Headliner Books -- Nearly Instant Publishing From Headline to Book

After complaining about the need for editing on House of Cards, I find that maybe I am being a little too picky.  Evidently rushing a book to market is a new trend.  Of course it is a trend that serves no purpose if it means that the book reach the market as a poorly organized, poorly edited collections of words and paragraphs. 

The New York Times this morning, has a fascinating article by Motoko Rich entitled You've Read the Headlines.  Now, Quick, Read the Book. 

Rich reports that publishing is starting to pick up it's pace:

But as the metabolism of the culture has sped up in the digital age, pockets of the publishing industry are prodding themselves out of their Paleolithic ways and joining the rush, with more books on current events coming out faster than ever before.

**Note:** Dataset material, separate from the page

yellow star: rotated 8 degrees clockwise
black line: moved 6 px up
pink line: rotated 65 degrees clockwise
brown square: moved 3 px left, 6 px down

She sites George Soros'  latest book The New Paradigm for Financial Markets which was published as an eBook a mere ten days after it went to the publisher.

Not to be out done, Robert T. Kiyosaki, the best-selling author of Rich Dad Poor Dad has taken to posting each chapter on the web as he finishes it.  The entire book, Conspiracy of the Rich: The 8 New Rules of Money is due out in paperback form in September.

Several years ago Steven King was one of the authors who pioneered the idea of posting book chapters online.  Several years later we began to see books complied from blog posts like Chris Anderson's The Long Tail.  This year we are seeing  books that are nothing more than complied Twitter Posts (Tweets).

All of this activity still comes back to the central question; what exactly is a book?  eBooks have obliterated the idea that is something contained between two covers. 

Yet, Publishers still seem to think that a book is just a collection of words bunched together in sentences and paragraphs with an occasional picture thrown in.  They see their job in terms of acting as a gateway to the marketplace.

They fail to recognize that they are more than basic content providers.  The Internet is slowly doing away with gatekeepers.  Unless Publishers find ways to add value to raw information by presenting it in a organized and useful fashion they will go the way of all dinosaurs.